“OCCHIALE SOLIDALE”: ANCHE PER IL 2016 TORNA L’INIZIATIVA NATA PER RIDARE EFFICIENZA VISIVA A 220 PERSONE IN DIFFICOLTA’. STRATEGICA LA COLLABORAZIONE TRA OCULISTI E OTTICI – OPTOMETRISTI DI FEDEROTTICA PADOVA
Sorride dietro le lenti il dr. Alessandro Galan, direttore del reparto Oculistica San Paolo all’Ospedale Sant’Antonio di Padova, nel commentare assieme a Renzo Colombo l’avvio della seconda edizione di “Occhiale solidale”, l’iniziativa nata da un’idea di Federottica Padova (Gruppo di Ascom Padova) capitanata proprio da Colombo e realizzata in collaborazione con l’assessorato ai servizi sociali del Comune, nel corso della conferenza stampa organizzata dal Comune di Padova con la presenza dell’assessore ai servizi sociali Vera Sodero.
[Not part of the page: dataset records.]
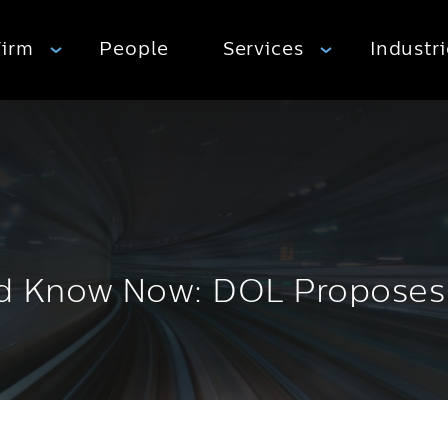
Firm
People
Services
Industr
 Know Now: DOL Proposes S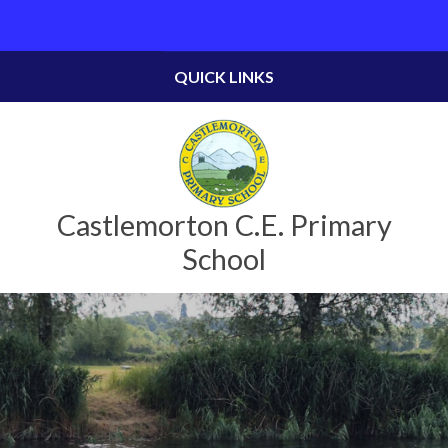
Skip to content ↓
Powered by
Translate
QUICK LINKS
Castlemorton C.E. Primary
School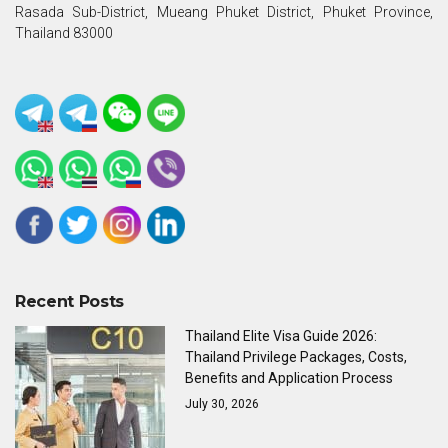
Rasada Sub-District, Mueang Phuket District, Phuket Province,
Thailand 83000
Recent Posts
Thailand Elite Visa Guide 2026:
Thailand Privilege Packages, Costs,
Benefits and Application Process
July 30, 2026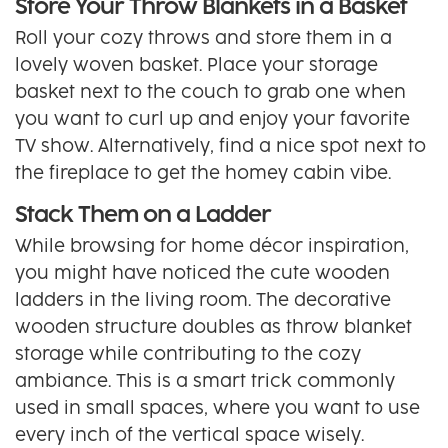
Store Your Throw Blankets in a Basket
Roll your cozy throws and store them in a
lovely woven basket. Place your storage
basket next to the couch to grab one when
you want to curl up and enjoy your favorite
TV show. Alternatively, find a nice spot next to
the fireplace to get the homey cabin vibe.
Stack Them on a Ladder
While browsing for home décor inspiration,
you might have noticed the cute wooden
ladders in the living room. The decorative
wooden structure doubles as throw blanket
storage while contributing to the cozy
ambiance. This is a smart trick commonly
used in small spaces, where you want to use
every inch of the vertical space wisely.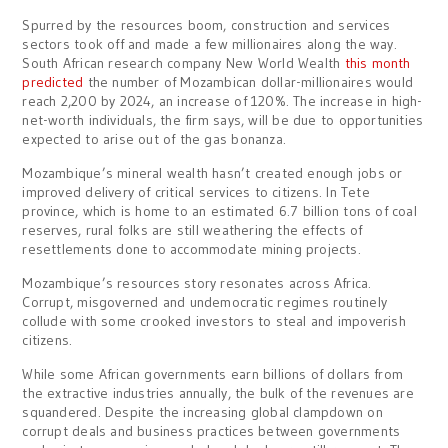
Spurred by the resources boom, construction and services
sectors took off and made a few millionaires along the way.
South African research company New World Wealth
this month
predicted
the number of Mozambican dollar-millionaires would
reach 2,200 by 2024, an increase of 120%. The increase in high-
net-worth individuals, the firm says, will be due to opportunities
expected to arise out of the gas bonanza.
Mozambique’s mineral wealth hasn’t created enough jobs or
improved delivery of critical services to citizens. In Tete
province, which is home to an estimated 6.7 billion tons of coal
reserves, rural folks are still weathering the effects of
resettlements done to accommodate mining projects.
Mozambique’s resources story resonates across Africa.
Corrupt, misgoverned and undemocratic regimes routinely
collude with some crooked investors to steal and impoverish
citizens.
While some African governments earn billions of dollars from
the extractive industries annually, the bulk of the revenues are
squandered. Despite the increasing global clampdown on
corrupt deals and business practices between governments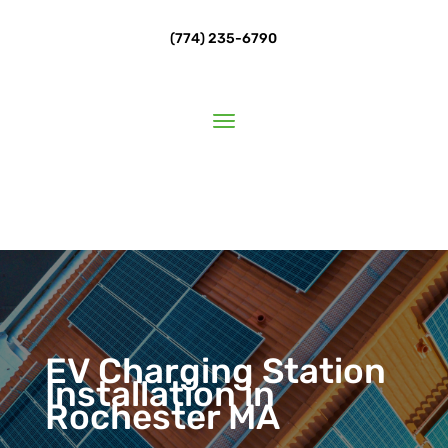
(774) 235-6790
EV Charging Station
Installation in
Rochester MA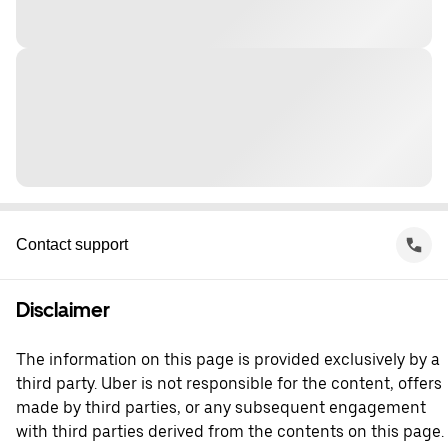
Contact support
Disclaimer
The information on this page is provided exclusively by a
third party. Uber is not responsible for the content, offers
made by third parties, or any subsequent engagement
with third parties derived from the contents on this page.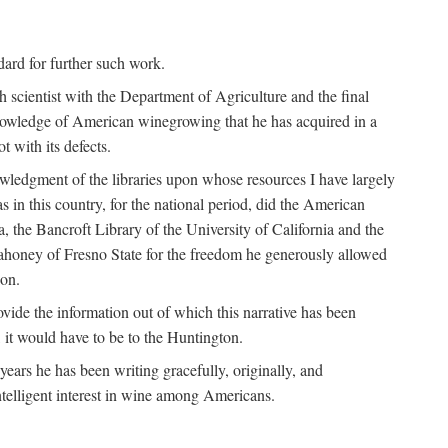
ndard for further such work.
h scientist with the Department of Agriculture and the final
nowledge of American winegrowing that he has acquired in a
t with its defects.
owledgment of the libraries upon whose resources I have largely
s in this country, for the national period, did the American
a, the Bancroft Library of the University of California and the
 Mahoney of Fresno State for the freedom he generously allowed
ion.
ovide the information out of which this narrative has been
n, it would have to be to the Huntington.
ears he has been writing gracefully, originally, and
ntelligent interest in wine among Americans.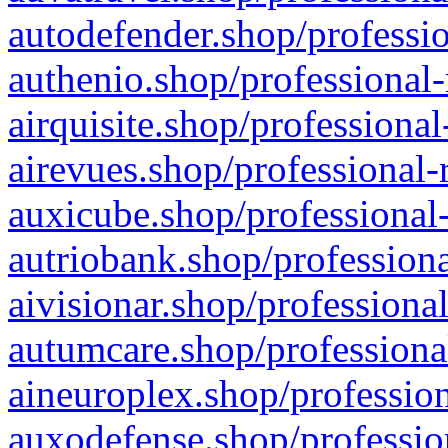
autodefender.shop/professio
authenio.shop/professional-
airquisite.shop/professional
airevues.shop/professional-
auxicube.shop/professional-
autriobank.shop/professiona
aivisionar.shop/professiona
autumcare.shop/professiona
aineuroplex.shop/profession
auxodefense.shop/professio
“Con Colombo abbiamo costruito dall’anno scorso un team veramente efficace” - afferma il dr. Galan - “Straordinario scoprire come l’affiancamento con gli Ottici – Optometristi sia stato veramente decisivo nelle operazioni di misurazione dell’efficienza visiva, costituendo un importante tassello delle dinamiche di valutazione rivolte ai pazienti che il settore servizi sociali del Comune di Padova ci ha inviato”.
“Credo che sia doveroso riconoscere l’importanza della professionalità degli ottici optometristi nella fase di misurazione della vista – ha concluso il dr. Galan - che permette così agli oculisti di dedicarsi con attenzione alla valutazione delle patologie”.
I controlli, che anche quest’anno verranno effettuati nella sede della Croce Rossa Italiana – avranno lo scopo di offrire a circa 220 persone in difficoltà, segnalate dall’assessorato ai Servizi Sociali del Comune, visita optometrica, oculistica e fornitura completamente gratuita di occhiali da vista, frutto delle donazioni delle aziende Thema per le montature, e Optilens Italia per le lenti,nonché della collaborazione con l’azienda Amadir per la strumentazione, aziende che, come già avvenuto nel 2015, continuano ad affiancare questa iniziativa.
Da tempo Federottica Padova attua, sia in ambito provinciale che internazionale, una serie articolata di interventi rivolti al sociale.
“Devo ringraziare profondamente i medici e le aziende, oltre che il Comune di Padova, per la loro rinnovata disponibilità e collaborazione – ha commentato Renzo Colombo – Si tratta di un progetto vincente per dare aiuto concreto a chi non può davvero permettersi di acquistare un occhiale”.
“Il lavoro di sussidiarietà nei confronti delle fasce più deboli della popolazione, svolto a fianco dell’Assessorato ai Servizi Sociali – ha rilevato Colombo – è un tassello importante della nostra attività che nel corso del tempo ha visto crescere gli interventi che possiamo offrire agli utenti, come le valutazioni dell’efficienza visiva”.
“In questo caso poi il fatto di essere affiancati dall’equipe dei medici oculisti del San’Antonio e dalla Croce Rossa ci ha permesso di verificare l’efficacia di una sinergia operativa che apre le porte a collaborazioni sempre più concrete tra medici oculisti ed ottici – optometristi, per garantire ai pazienti una assistenza decisamente di alto livello”.
"Occhiale solidale", in partenza il 23 febbraio, si concluderà a fine anno.